The overall agreement of the model with the simulations is evident. The maximum energy predicted by the cut-off model falls centrally between the maximum energies of the ten simulations, only differing from the simulation average by 0.2 MeV. Looking at more intricate features of the simulation spectra, however, it is clear that the model possibly generalized slightly too much. At around 10 MeV, a dip, possibly due to multispecies effects, can be observed in most of the simulations and yet is barely present in the model prediction. Generally, the fluctuations in the simulation spectra are greatly reduced in the neural network predicted spectrum. A reason for this is likely the sheer vastness of differing spectra, the model was trained on. Since the parameter space for the training simulations was so large, the model had to generalize too many very different output spectra.
(2) Full Model Pair. The full model pair were trained exactly the same as the reduced model pair but with an additional parameter and a larger dataset. The full cut-off model converged with a mean squared error of 7.25 MeV2 on validation data resulting in a prediction error of ±2.7 MeV for the maximum energy of the hydrogen spectrum (confer to Appendix E).
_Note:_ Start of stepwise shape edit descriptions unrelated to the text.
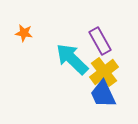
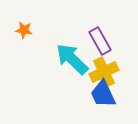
orange star: moved 3 px up
yellow cross: rotated 12 degrees clockwise
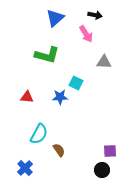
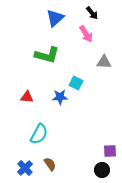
black arrow: moved 3 px left, 2 px up; rotated 40 degrees clockwise
brown semicircle: moved 9 px left, 14 px down
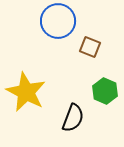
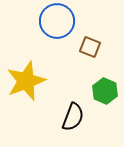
blue circle: moved 1 px left
yellow star: moved 11 px up; rotated 24 degrees clockwise
black semicircle: moved 1 px up
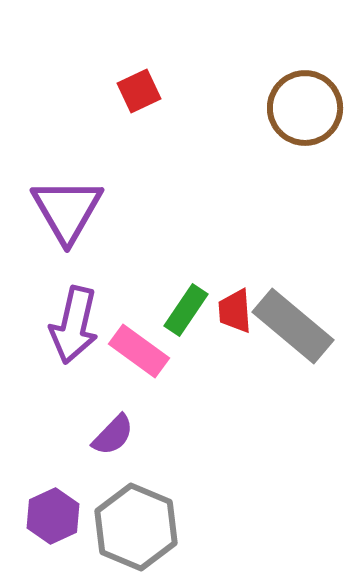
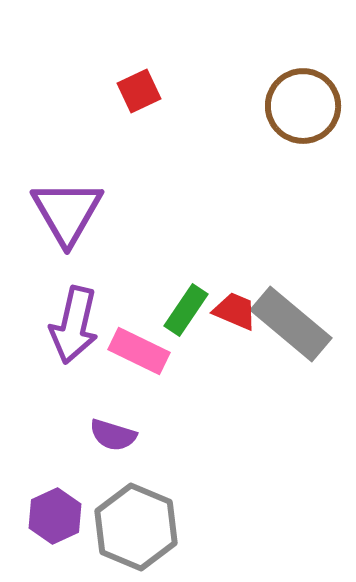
brown circle: moved 2 px left, 2 px up
purple triangle: moved 2 px down
red trapezoid: rotated 117 degrees clockwise
gray rectangle: moved 2 px left, 2 px up
pink rectangle: rotated 10 degrees counterclockwise
purple semicircle: rotated 63 degrees clockwise
purple hexagon: moved 2 px right
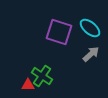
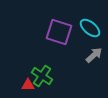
gray arrow: moved 3 px right, 1 px down
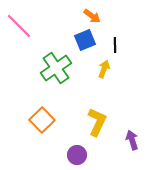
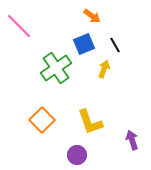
blue square: moved 1 px left, 4 px down
black line: rotated 28 degrees counterclockwise
yellow L-shape: moved 7 px left; rotated 136 degrees clockwise
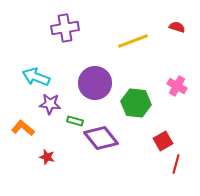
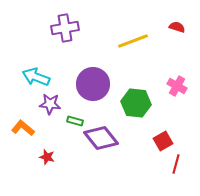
purple circle: moved 2 px left, 1 px down
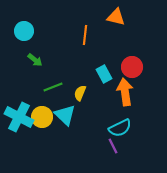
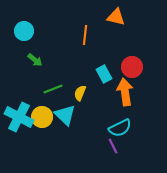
green line: moved 2 px down
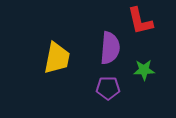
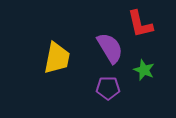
red L-shape: moved 3 px down
purple semicircle: rotated 36 degrees counterclockwise
green star: rotated 25 degrees clockwise
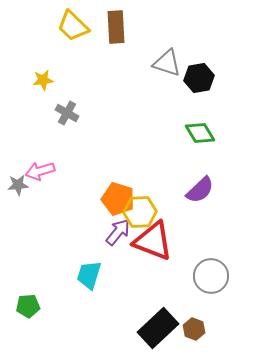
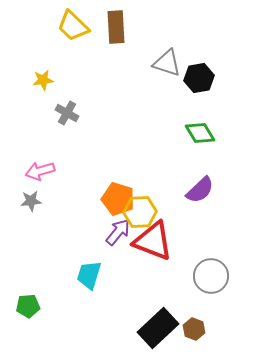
gray star: moved 13 px right, 16 px down
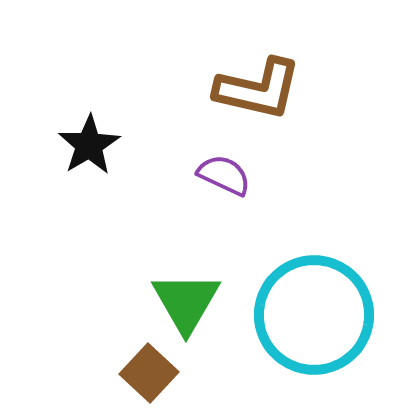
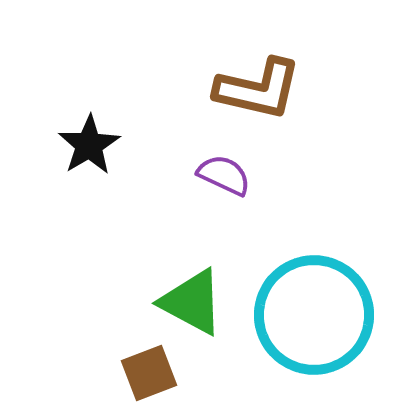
green triangle: moved 6 px right; rotated 32 degrees counterclockwise
brown square: rotated 26 degrees clockwise
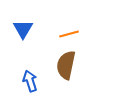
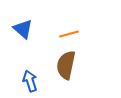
blue triangle: rotated 20 degrees counterclockwise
Again, as given above, the sensitivity of the spectrum model is more complicated to estimate. In Figure 5, we can see that both numerical models, the full and the reduced model do deviate from one another slightly, even if the mixture is set to zero. This is expected behavior since there is a statistical variation in the training of neural networks. Important to note is the deviation in the spectra for different mixture ratios. An influence of the mixture parameter on the spectrum is visible and it can be used to tune the spectrum. The behavior for the full spectrum model is the same as the one for the reduced spectrum model presented in Figure 4, the model is generalizing to a specific degree and has an uncertainty of few MeV for the cut-off energy.
2.3.2. Model Efficiency
Calling the models in a Python code environment is similar to calling any other function and takes around 20 ms on a personal laptop. This time is in stark contrast to the four hours on 16 CPUs taken to run a similar 1D PIC simulation on the HPC cluster. To put this in perspective, we can run inference on the models roughly 720 000 times, while one PIC simulation calculates.
We made other attempts at fitting the regression problem using various kernel combinations and Gaussian process regression [Reference Bishop32], however, they never produced energy spectrum predictions that even came close to the neural network prediction seen in Figure 4, usually being off from simulations by orders of magnitude. As expected, the adaptability of modern unparameterized machine learning methods such as neural network models stand out from other regressors.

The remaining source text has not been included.